The use of genetic sequencing to identify which patients would benefit most from aggressive statin therapy for the primary prevention of a heart attack could soon be a clinical reality. And the discovery of genetic mutations associated with cardiovascular disease — but not linked to any known risk factors — opens the possibility of novel therapies to help people cut the risk for future events.
"Among those at high genetic risk, statins confer a greater benefit for primary prevention of coronary heart disease," said Sekar Kathiresan, MD, from Massachusetts GeneralHospital in Boston and the Broad Institute in Cambridge.
Dr Kathiresan and his colleagues demonstrated this in a recent study looking at 57 genetic variants associated with coronary heart disease in 10,456 patients (Circulation. Published online February 21, 2017). They found that the relative risk reduction conferred by statin therapy was greater in patients at high genetic risk than in those at lower risk (44% vs 24%)
"I think this is the first statin study in which one subgroup benefits more than another. Almost all other previous subgroup analyses have shown a very consistent response to statin therapy," he said here at the 10th Future of Genomic Medicine Conference.
"This has some clinical implications," he added. For example, the number needed to treat with statins to see a benefit is lower for people at high genetic risk than for those at low risk (13 vs 37).
"This introduces a concept that is emerging — stratifying prevention — and the use of the genome as a tool to identify a subset of individuals who may need earlier intervention, particularly more aggressive intervention," said Dr Kathiresan.
Despite some calls to give statin therapy to everyone, including the well-known adage that statins should be added to the drinking water, there are risks associated with it, he pointed out.
There remain a lot of questions about which healthy people should start a statin for primary prevention.
"Statins are highly effective in reducing risk of cardiovascular disease, and are actually underused overall, in my opinion," said Daniel Rader, MD, from the University of Pennsylvania Perelman School of Medicine in Philadelphia. "But there remain a lot of questions about which healthy people should start a statin for primary prevention. This is particularly true for younger people — say those under 40 — for whom the risk calculators are pretty useless."

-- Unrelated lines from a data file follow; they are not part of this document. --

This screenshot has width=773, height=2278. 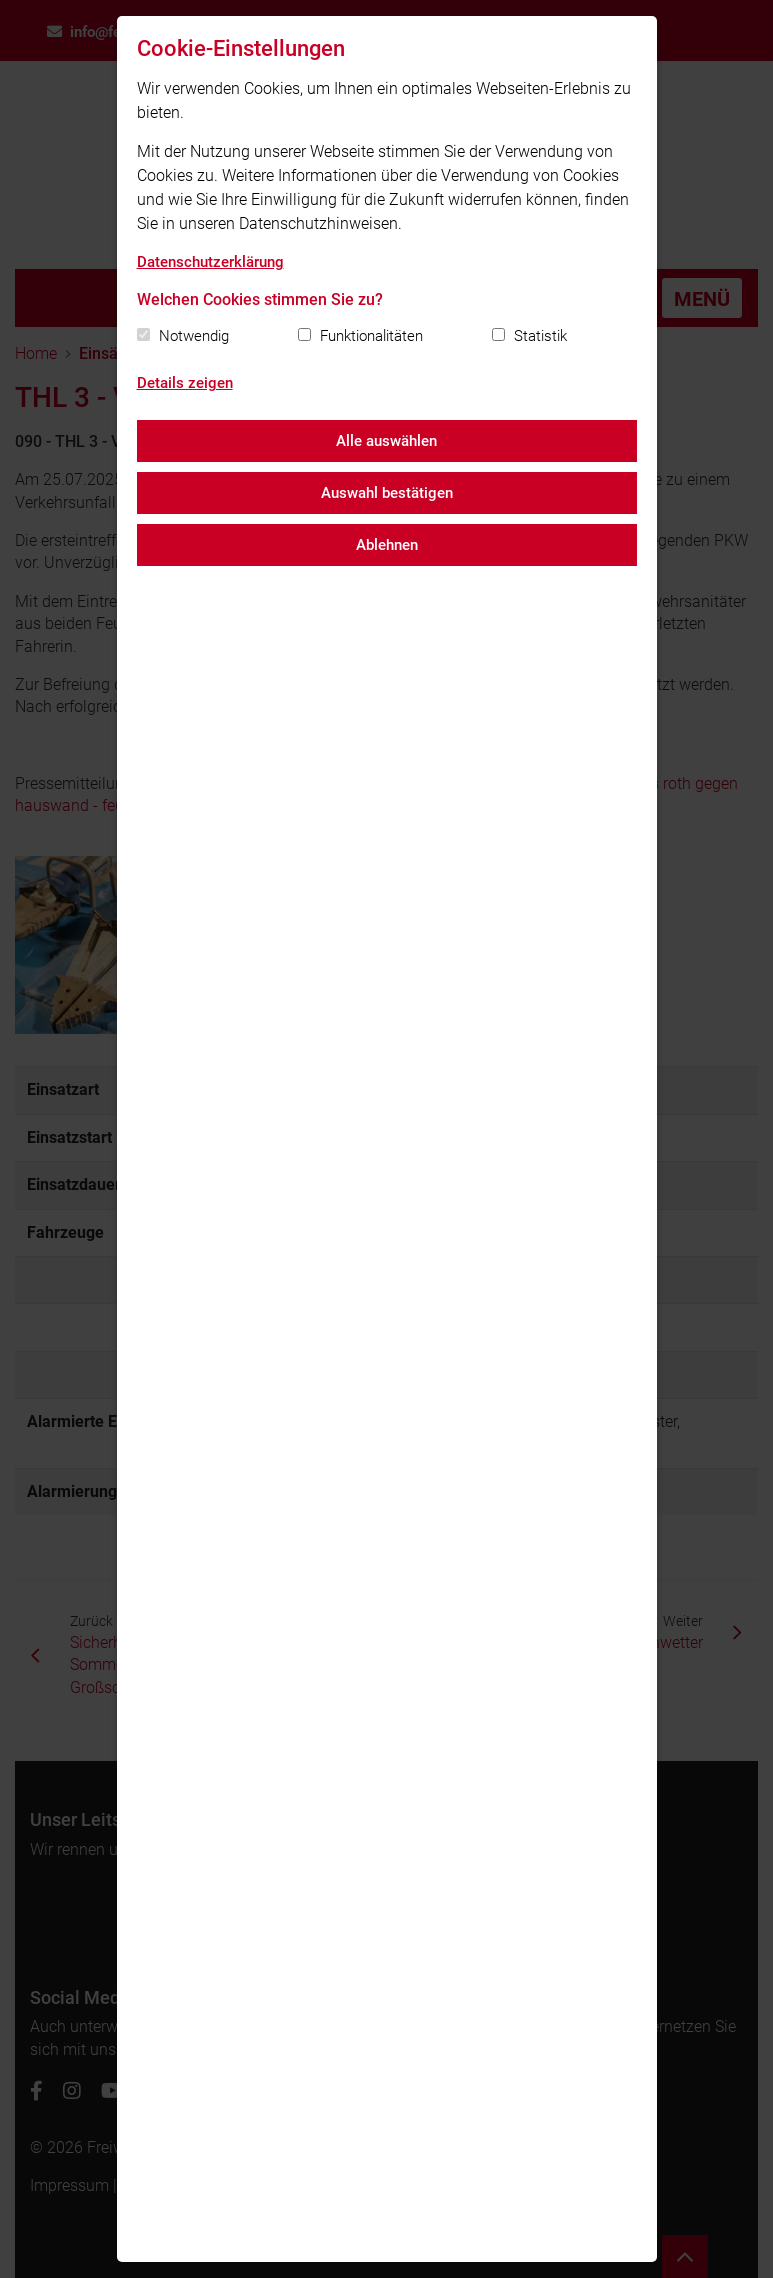 I want to click on Statistik, so click(x=540, y=336).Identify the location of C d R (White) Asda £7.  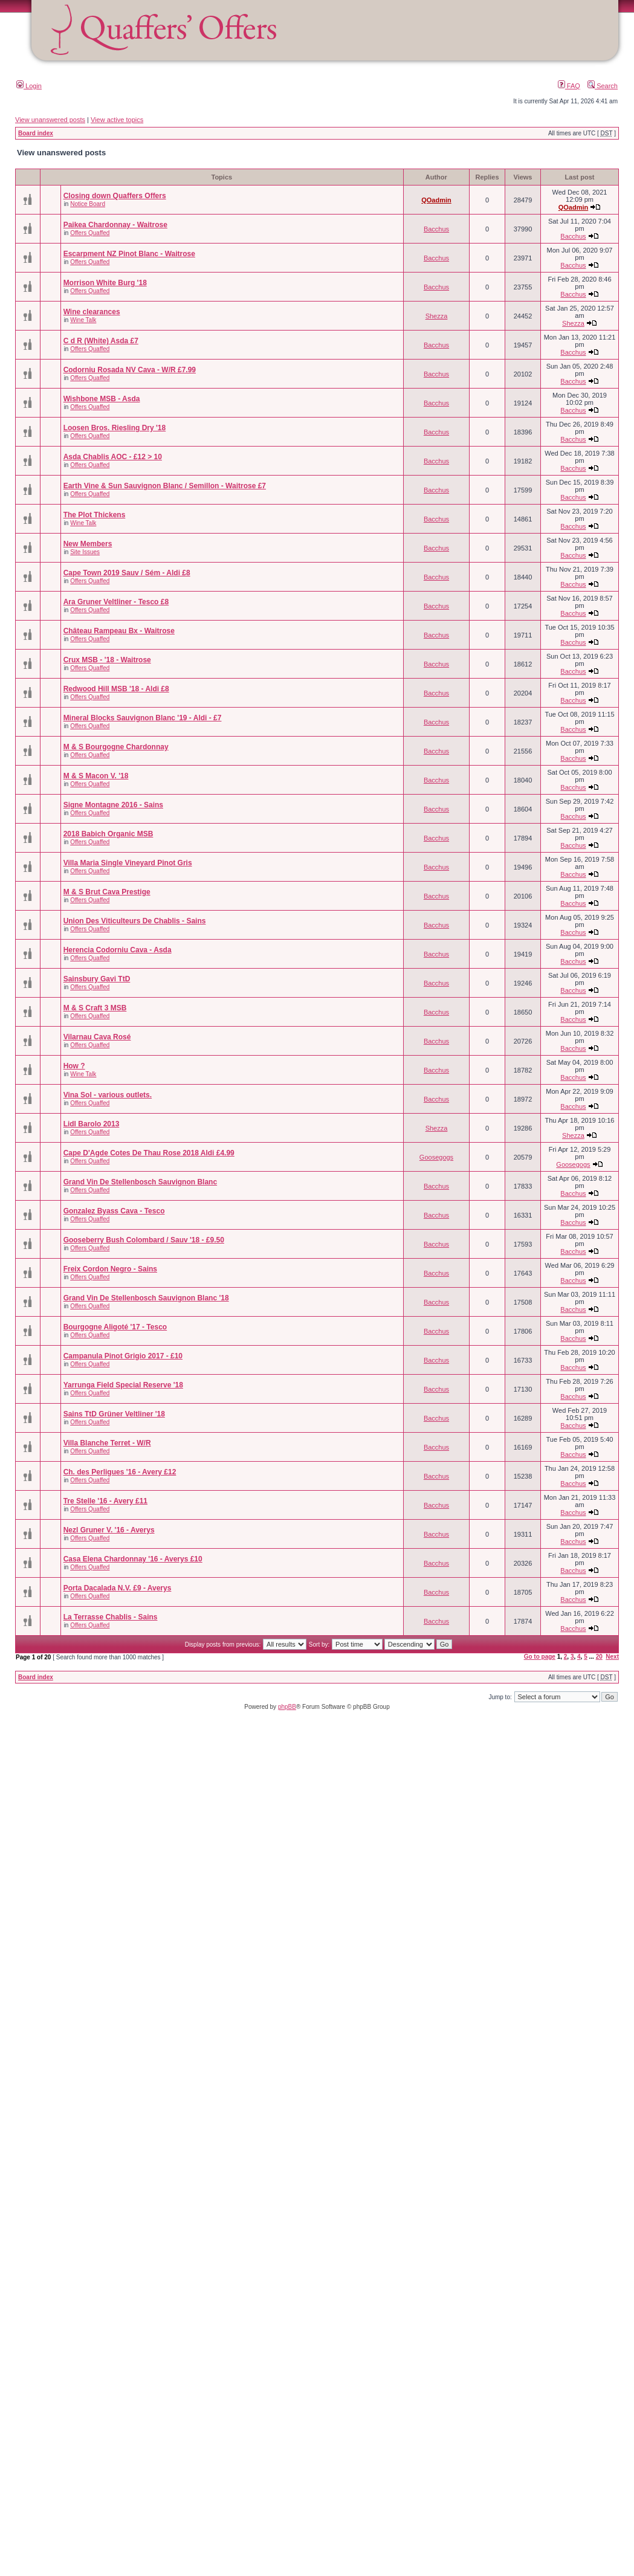
(100, 341). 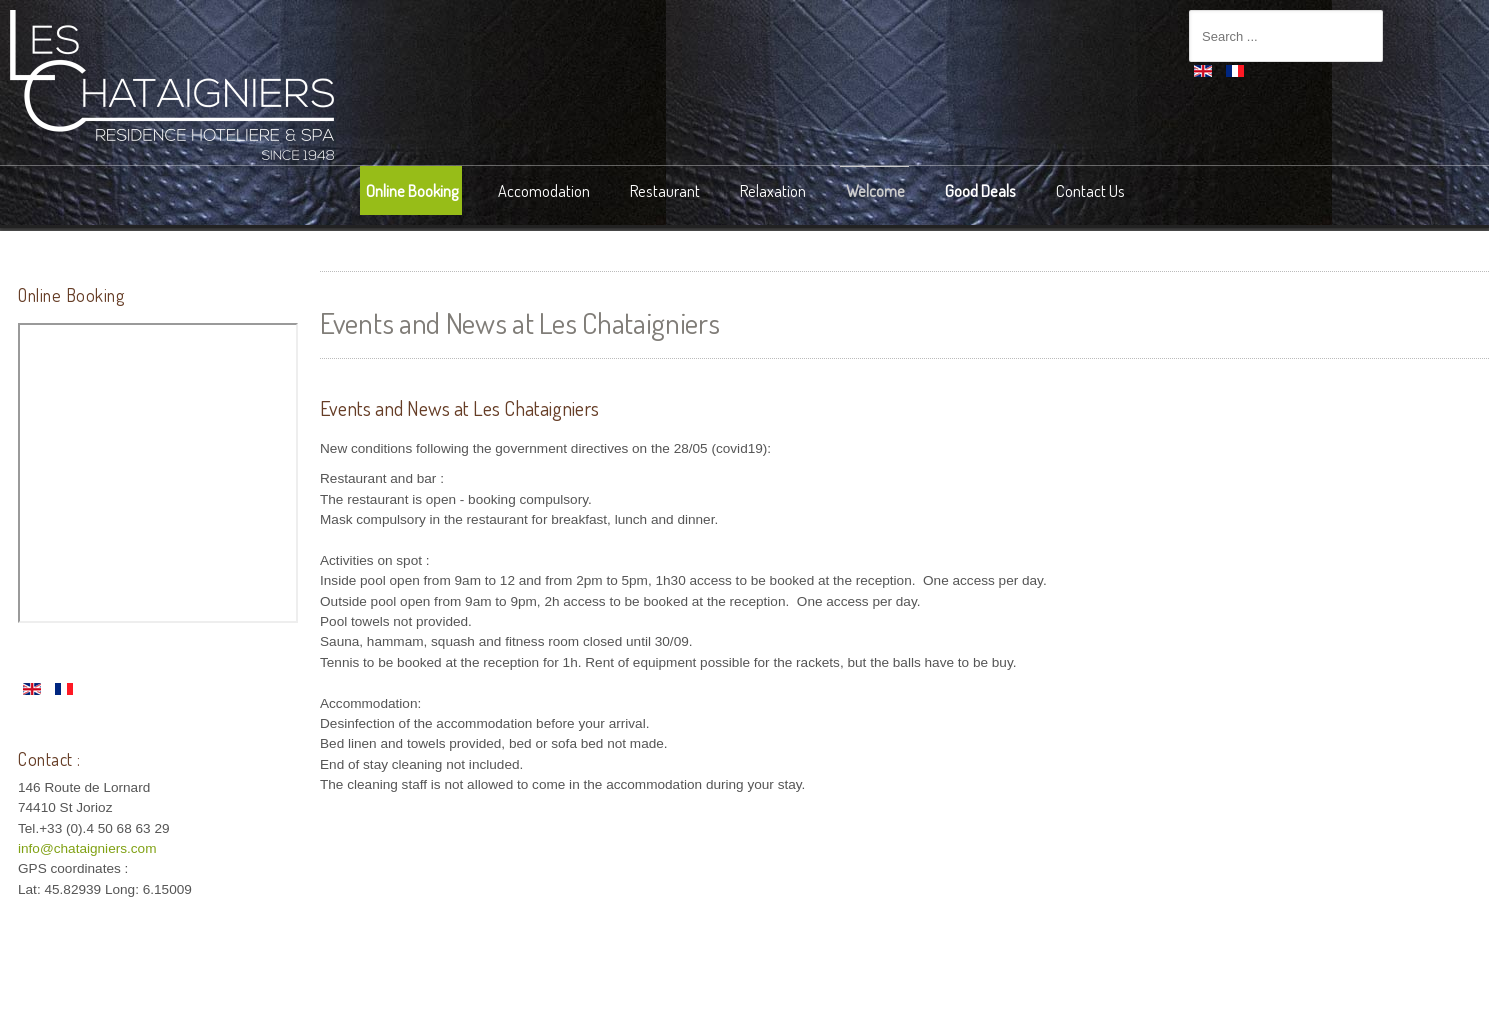 I want to click on Good Deals, so click(x=980, y=190).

Advances like this "could expand the number of people considered for statin therapy in a targeted manner," he told Medscape Medical News. "In the era of genomic medicine, this approach could be very important to guide the use of a preventive therapy like statins."
However, he added, "I don"t favor the concept that people who appear to be at higher risk based on traditional risk factors would be spared a statin because of a low genetic risk score."
Genetics Raise Possibility of Unknown Risk Factors
In another study Dr Kathiresan was involved in, 55 gene regions were identified in which variants are associated with increased risk (Nat Genet. 2015;47:1121-1130). The genome-wide association meta-analysis of 1000 genomes related to coronary artery disease supports the idea that each of a large number of genetic risk factors contribute moderately to risk.
Not surprisingly, some of the genetic variants were associated with well-known risks, like low-density-lipoprotein cholesterol and inflammation. "What is somewhat surprising is that more than 60% of the gene variants don"t relate to known risk factors, which suggests there is a lot of new biology to be explored and understood regarding the etiology of atherosclerosis," Dr Kathiresan said.
"The fact that more than half of the 55 loci across the genome associated with coronary artery disease are not associated with known risk factors is surprising and encouraging," Dr Rader said. "It suggests that there is a lot more to learn about the specific pathways that lead to coronary artery disease. Even more important, some of these pathways are likely to present targets for therapeutic intervention."
"This is beautiful work," said Eric Topol, MD, founder and director of the Scripps Translational Science Institute in La Jolla, California, and editor-in-chief of Medscape. He asked Dr Kathiresan when most people would know their genetic risk profile for coronary artery disease.
"According to your work and others, soon," Dr Kathiresan replied. It is the "whole diagnostics issue" that is limiting our ability to detect "this polygenic risk based on these 55 polymorphisms."
There are already many blood tests for predicting risk, so payers are skeptical about another assay and need to be convinced that it adds value. "It"s not a technology issue, and not even that much of a cost issue. It"s mostly about reimbursement," he explained. However, "with those data in hand, we may be able to develop a test more rapidly."